Who has 14 children? Who can do any of these things? Iron-fortified women and men of mettle. That's who.

They were clearly the awesomest of the awesome, whilst I started life as a nose picker and really haven't improved much from their.

One nominee, who was obviously awesome in his own right, moved his family from the prairie to a mountain town beyond Glacier National Park, but had his two oldest sons herd the cattle and horses across the Continental Divide to meet them at their new home. They were 14 and 12 years old. And they were finding their way across the wild, wild wilderness with their family's entire livestock livelihood.

I don't know how to express my awe without colorful cuss words and gesturing wildly with my hands. So I'll do this instead: !!!!!!

You know what I was doing at that age? I was still watching "Gilligan's Island" on TV after riding home from school on a heated bus then getting yelled at because I sat in front of the TV instead of doing my chores: Empty the dishwasher. So, yes, technically my one chore — one five-minute chore whose only hardship and threat to life was the occasional paring knife sitting point-upright in the silverware bin. Oh my. The horrors.

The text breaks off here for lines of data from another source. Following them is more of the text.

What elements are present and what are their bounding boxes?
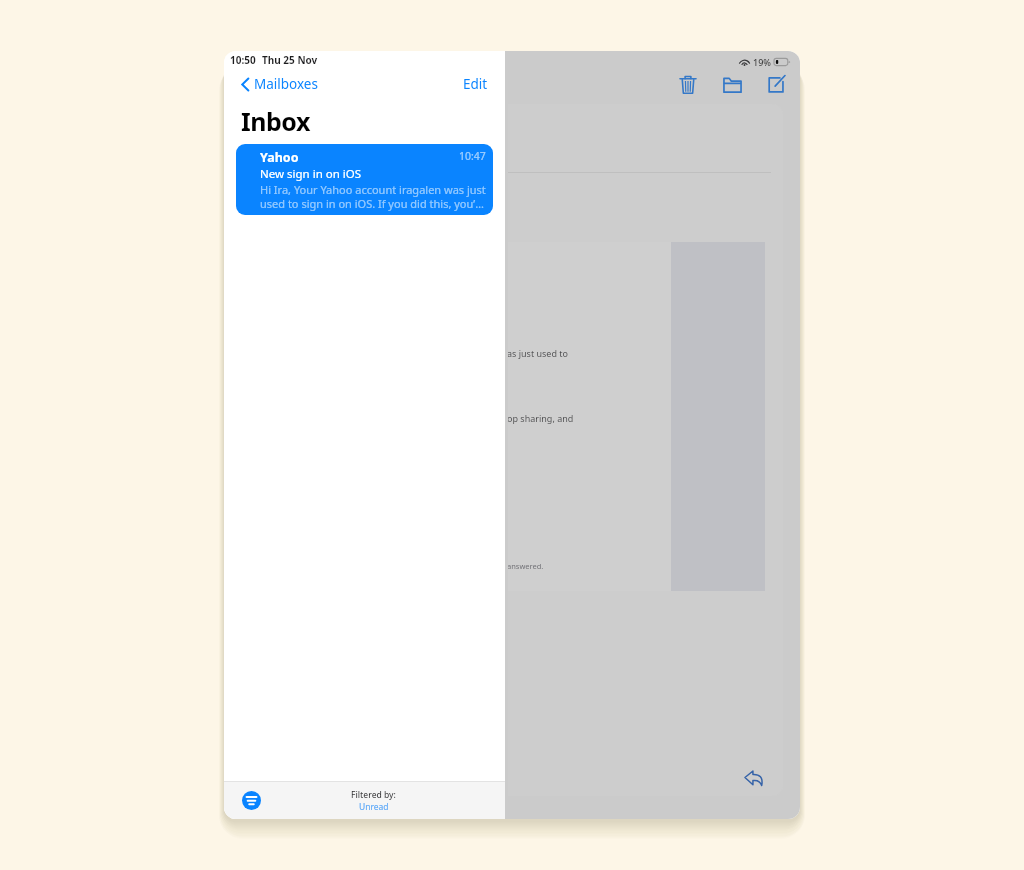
staticText: as just used to [508, 347, 569, 359]
staticText: Hi Ira, Your Yahoo account iragalen was … [260, 182, 486, 211]
button[interactable]: Yahoo [236, 144, 493, 215]
button[interactable]: Delete [673, 69, 703, 99]
button[interactable]: Filter [242, 791, 261, 810]
staticText: Yahoo [260, 149, 299, 166]
staticText: 10:47 [459, 149, 486, 163]
button[interactable]: Reply [740, 765, 766, 791]
staticText: 10:50 [230, 53, 256, 67]
staticText: 19% [753, 56, 771, 68]
staticText: op sharing, and [508, 412, 574, 424]
button[interactable]: Edit [463, 75, 488, 93]
button[interactable]: Mailboxes [241, 75, 318, 93]
staticText: answered. [508, 561, 544, 571]
staticText: Thu 25 Nov [262, 53, 318, 67]
button[interactable]: Move to folder [717, 69, 747, 99]
staticText: Filtered by: [351, 789, 396, 801]
button[interactable]: Compose [761, 69, 791, 99]
staticText: Edit [463, 75, 488, 93]
staticText: Inbox [241, 104, 310, 138]
staticText: Unread [359, 801, 389, 813]
staticText: Mailboxes [254, 75, 318, 93]
staticText: New sign in on iOS [260, 166, 362, 182]
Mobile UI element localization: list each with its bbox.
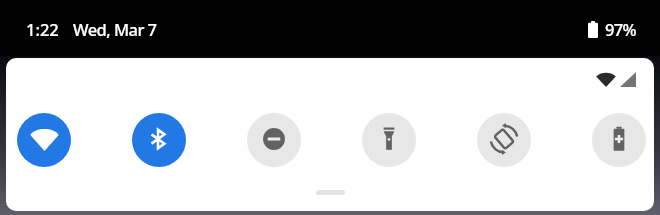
button[interactable]: Auto rotate <box>477 113 531 167</box>
button[interactable]: Do Not Disturb <box>247 113 301 167</box>
button[interactable]: Flashlight <box>362 113 416 167</box>
button[interactable]: Wi-Fi <box>17 113 71 167</box>
staticText: 1:22 <box>26 18 59 40</box>
button[interactable]: Bluetooth <box>132 113 186 167</box>
staticText: 97% <box>605 18 636 40</box>
button[interactable]: Battery Saver <box>592 113 646 167</box>
button[interactable]: Drag handle <box>316 190 345 195</box>
staticText: Wed, Mar 7 <box>73 18 157 40</box>
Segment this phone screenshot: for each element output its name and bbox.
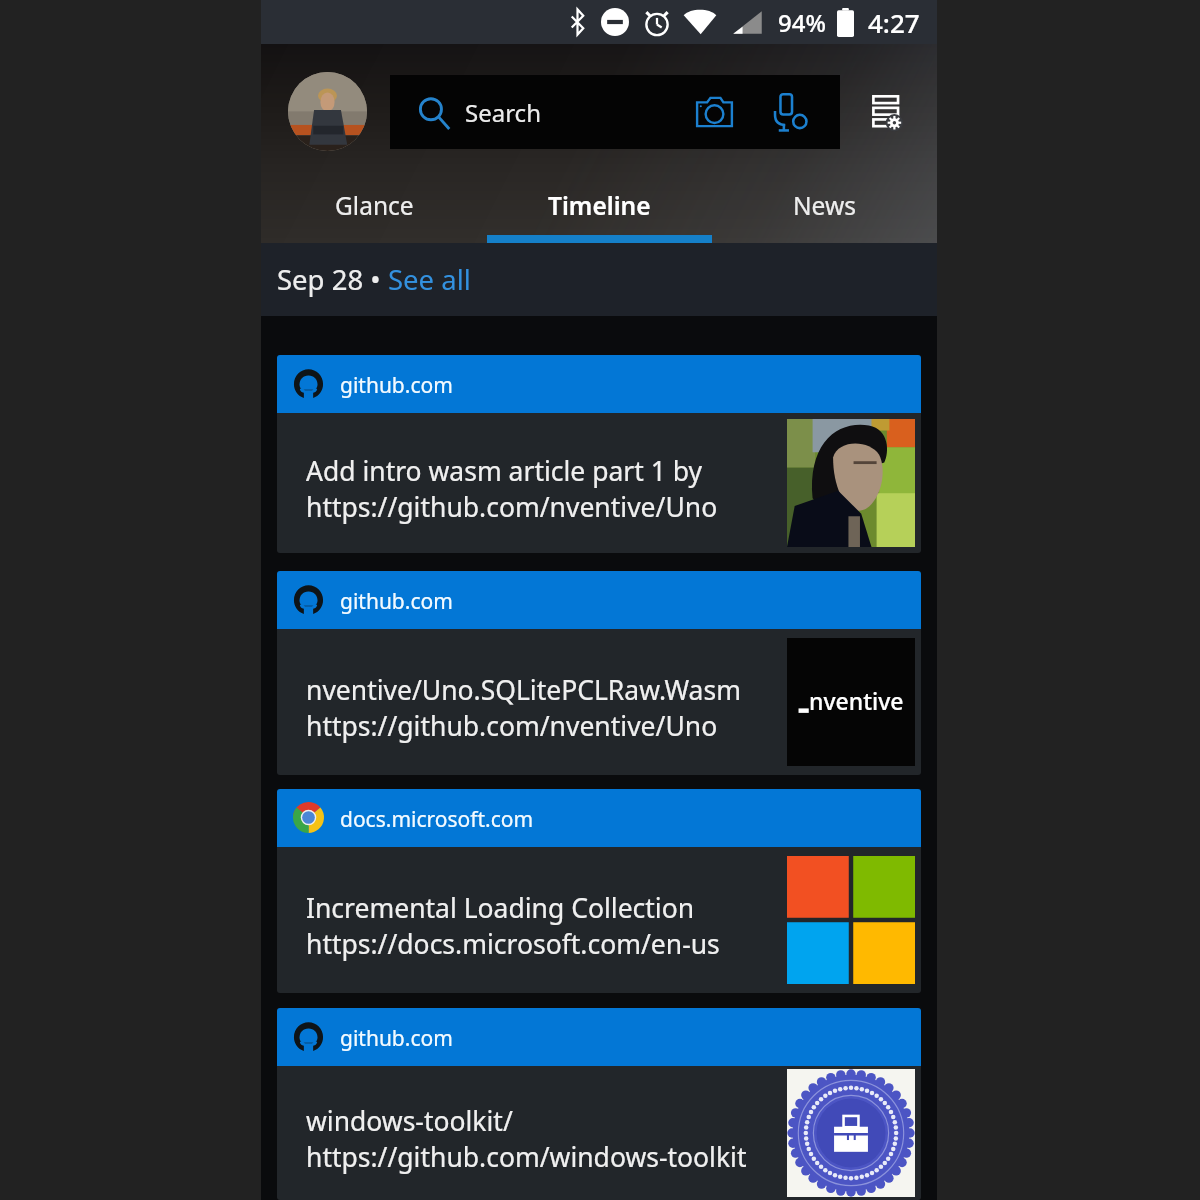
staticText: Search [465,96,541,129]
button[interactable]: Search by image [685,83,743,141]
button[interactable]: Glance [261,181,487,243]
staticText: https://github.com/windows-toolkit [306,1139,747,1175]
button[interactable]: github.com [277,355,921,553]
staticText: Incremental Loading Collection [306,890,695,926]
staticText: https://github.com/nventive/Uno [306,708,718,744]
staticText: Glance [335,189,414,222]
button[interactable]: github.com [277,1008,921,1200]
staticText: windows-toolkit/ [306,1103,513,1139]
staticText: 4:27 [868,5,920,40]
staticText: Timeline [548,189,651,222]
staticText: https://github.com/nventive/Uno [306,489,718,525]
staticText: https://docs.microsoft.com/en-us [306,926,720,962]
button[interactable]: News [712,181,937,243]
button[interactable]: github.com [277,571,921,775]
staticText: github.com [340,371,453,400]
button[interactable]: Timeline [487,181,712,243]
staticText: nventive/Uno.SQLitePCLRaw.Wasm [306,672,741,708]
staticText: News [793,189,856,222]
staticText: github.com [340,587,453,616]
staticText: github.com [340,1024,453,1053]
button[interactable]: Search [390,75,840,149]
button[interactable]: docs.microsoft.com [277,789,921,993]
staticText: docs.microsoft.com [340,805,534,834]
button[interactable]: Profile [288,72,367,151]
staticText: nventive [809,685,904,716]
staticText: Add intro wasm article part 1 by [306,453,703,489]
button[interactable]: See all [388,261,471,298]
staticText: See all [388,261,471,298]
staticText: 94% [778,6,826,39]
button[interactable]: Voice search [765,86,817,138]
staticText: Sep 28 • [277,261,388,298]
button[interactable]: Customize feed [861,86,911,136]
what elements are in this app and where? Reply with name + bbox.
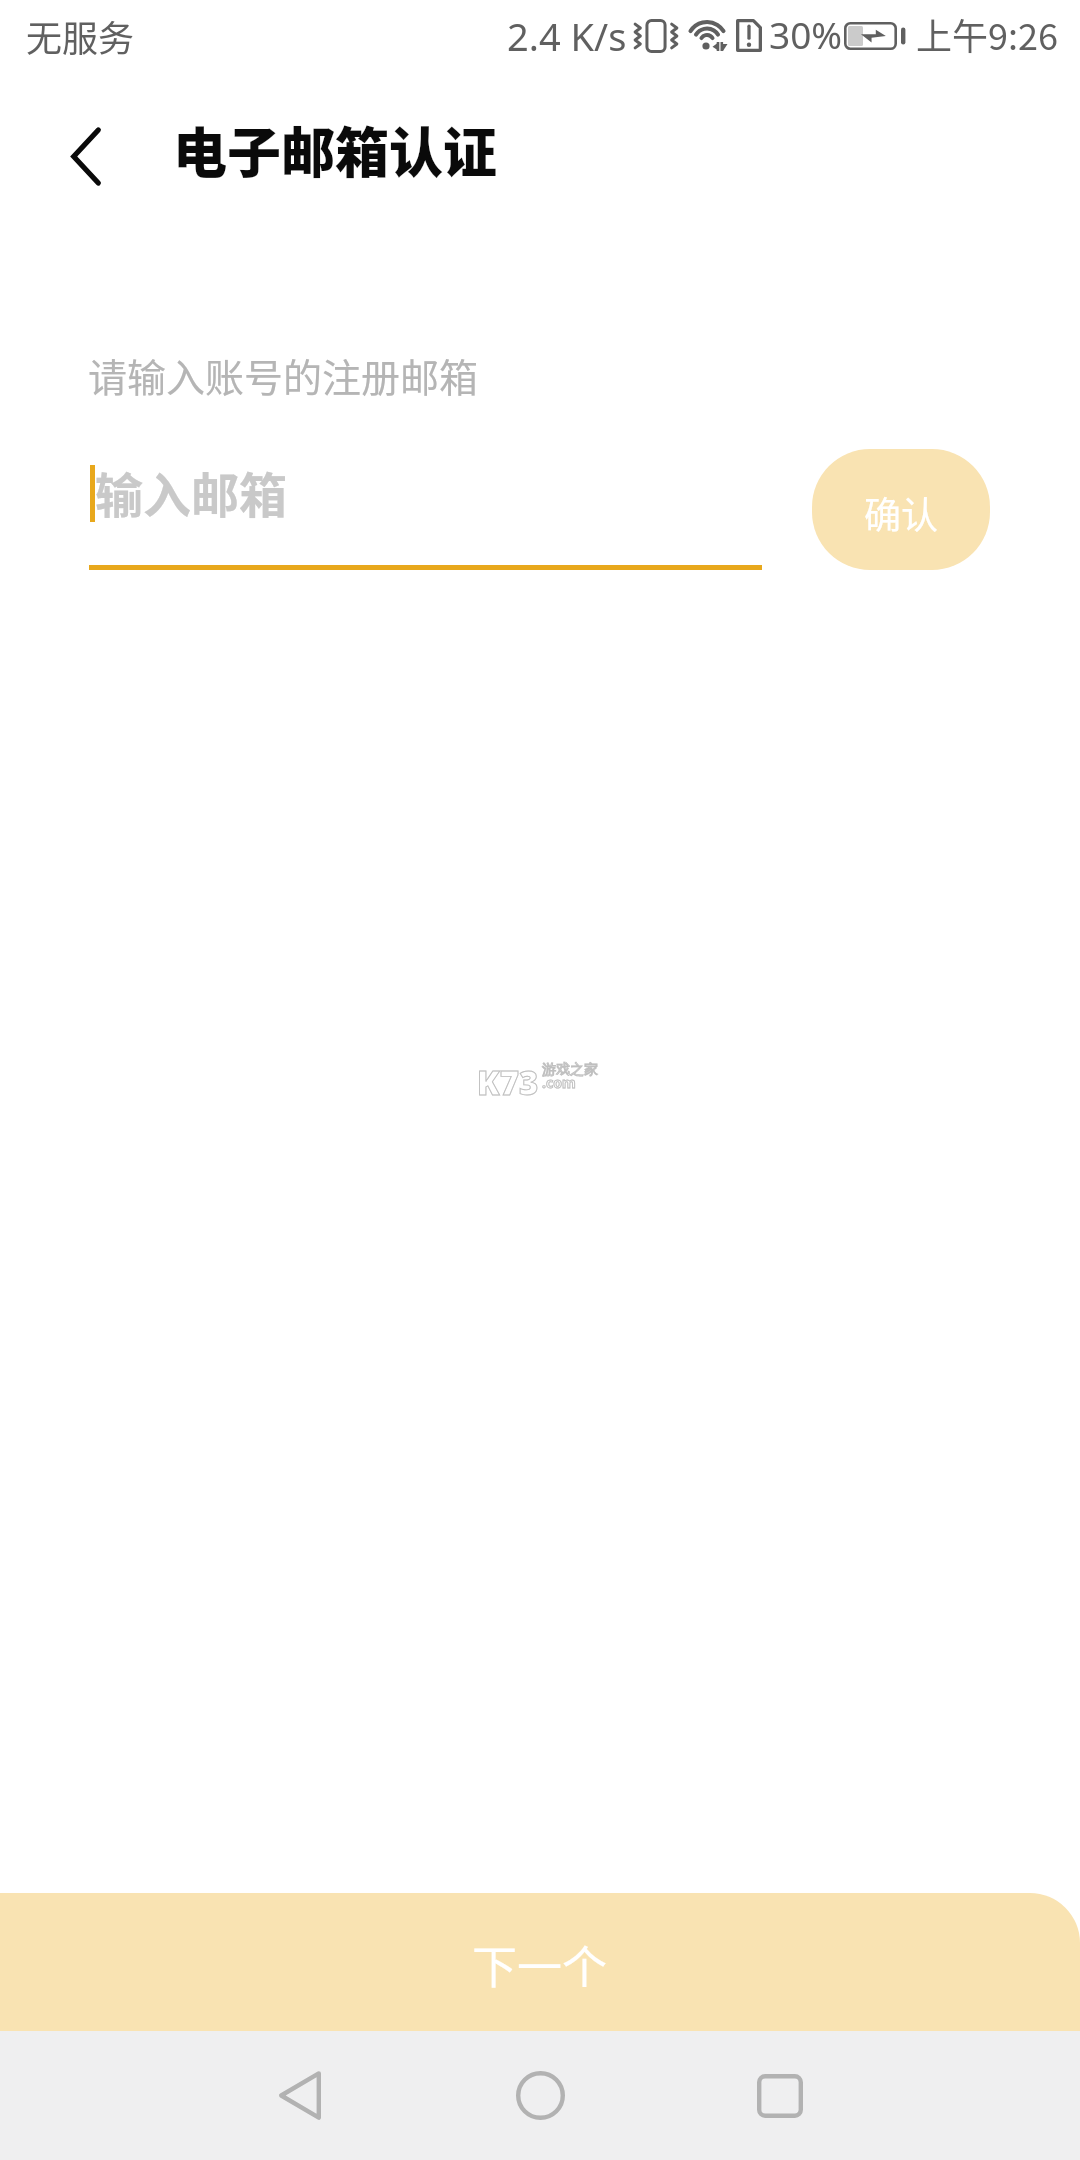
staticText: 输入邮箱 <box>95 457 288 527</box>
staticText: 下一个 <box>472 1932 608 1997</box>
staticText: 确认 <box>864 486 938 540</box>
staticText: 电子邮箱认证 <box>173 110 497 188</box>
staticText: 无服务 <box>26 10 135 62</box>
staticText: 上午9:26 <box>916 8 1058 60</box>
staticText: K73 <box>477 1060 539 1105</box>
staticText: 30% <box>769 9 843 59</box>
staticText: .com <box>542 1073 576 1092</box>
button[interactable]: 下一个 <box>0 1893 1080 2031</box>
button[interactable]: 输入邮箱 <box>89 440 762 570</box>
staticText: 请输入账号的注册邮箱 <box>88 347 479 403</box>
button[interactable]: Home <box>460 2038 620 2153</box>
button[interactable]: Back <box>222 2038 382 2153</box>
button[interactable]: 确认 <box>812 449 990 570</box>
staticText: 游戏之家 <box>542 1061 598 1079</box>
staticText: 2.4 K/s <box>507 10 627 62</box>
button[interactable]: Back <box>40 110 132 202</box>
button[interactable]: Recent apps <box>700 2038 860 2153</box>
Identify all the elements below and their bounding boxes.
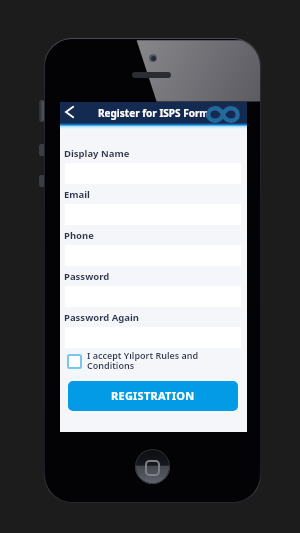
staticText: Phone — [64, 229, 94, 242]
staticText: Display Name — [64, 147, 130, 160]
button[interactable]: Back — [60, 102, 78, 122]
staticText: Password — [64, 270, 110, 283]
staticText: REGISTRATION — [111, 388, 195, 403]
staticText: I accept Yılport Rules and Conditions — [87, 349, 201, 371]
button[interactable]: REGISTRATION — [68, 381, 238, 411]
staticText: Password Again — [64, 311, 140, 324]
button[interactable]: Home — [135, 449, 170, 484]
staticText: Email — [64, 188, 90, 201]
staticText: Register for ISPS Form — [98, 106, 210, 120]
button[interactable]: I accept Yılport Rules and Conditions — [67, 352, 241, 374]
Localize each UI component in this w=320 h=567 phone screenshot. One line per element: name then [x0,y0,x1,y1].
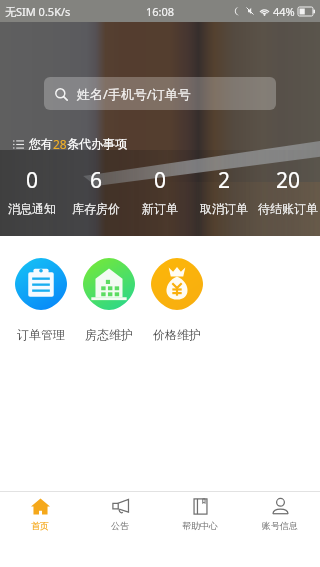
staticText: 44% [273,4,295,19]
button[interactable]: 0 [0,166,64,216]
staticText: 价格维护 [153,327,201,342]
staticText: 房态维护 [85,327,133,342]
button[interactable]: 20 [256,166,320,216]
button[interactable]: 价格维护 [143,258,211,342]
button[interactable]: 您有 [13,136,320,152]
staticText: 您有 [29,136,53,151]
button[interactable]: 房态维护 [75,258,143,342]
button[interactable]: 帮助中心 [160,492,240,567]
staticText: 库存房价 [72,201,120,216]
staticText: 6 [90,166,103,195]
button[interactable]: 姓名/手机号/订单号 [44,77,276,110]
staticText: 姓名/手机号/订单号 [77,85,191,103]
staticText: 订单管理 [17,327,65,342]
button[interactable]: 6 [64,166,128,216]
button[interactable]: 公告 [80,492,160,567]
staticText: 首页 [31,520,49,531]
staticText: 账号信息 [262,520,298,531]
staticText: 无SIM 0.5K/s [5,4,71,19]
staticText: 帮助中心 [182,520,218,531]
button[interactable]: 0 [128,166,192,216]
button[interactable]: 订单管理 [7,258,75,342]
button[interactable]: 账号信息 [240,492,320,567]
button[interactable]: 首页 [0,492,80,567]
staticText: 2 [218,166,231,195]
staticText: 28 [53,136,67,152]
staticText: 16:08 [146,4,175,19]
button[interactable]: 2 [192,166,256,216]
staticText: 0 [26,166,39,195]
staticText: 取消订单 [200,201,248,216]
staticText: 0 [154,166,167,195]
staticText: 条代办事项 [67,136,127,151]
staticText: 新订单 [142,201,178,216]
staticText: 消息通知 [8,201,56,216]
staticText: 20 [276,166,301,195]
staticText: 待结账订单 [258,201,318,216]
staticText: 公告 [111,520,129,531]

One nominee is a woman who married a guy who was, by all accounts, a rake and a scoundrel, so she divorced him, got her college degree, became an instructor and (oh, by the way) an internationally famous writer.

And she paid off all the dead-beat ex's debts.

You know why I went to college? Because I hated watching movies and knowing that they were referring to things I didn't know about. And because of "Jeopardy!" — I didn't know many of the answers.

So, basically, I went to college because I didn't have the initiative to do my own research. And then I really went exactly nowhere with the degree.

But I did pay off my own loans. Do I get survival points for that?

I just couldn't imagine growing up with so much responsibility and hard work.

If my parents had told me that I had to do something like find my way through the Rocky Mountains with a herd of livestock, I would've died the first night, out of sheer incompetence. I definitely would've been lost.

If they'd told me I had to help raise my siblings I would've been like, "You know, there's this girl named Mary who lives in a little house on the prairie, and she doesn't have to take care of her siblings."

And they'd tell me, in their reasonable voices, that it's because she's, y'know, blind, and her younger sister is almost her age and grown up enough to take of herself.

And I'd be all, like, "What? I gotta go blind to force these brats to grow up and take care of themselves? When is television and 'Gilligan's Island' going to be invented?! I'm tired of sitting around watching the worms wiggle out of the walls of this stupid sod hut!"

At which point, tired of waiting for the hard-living and my own stupidity to wean me out of the gene pool, my parents would've killed me — to put themselves out of their misery.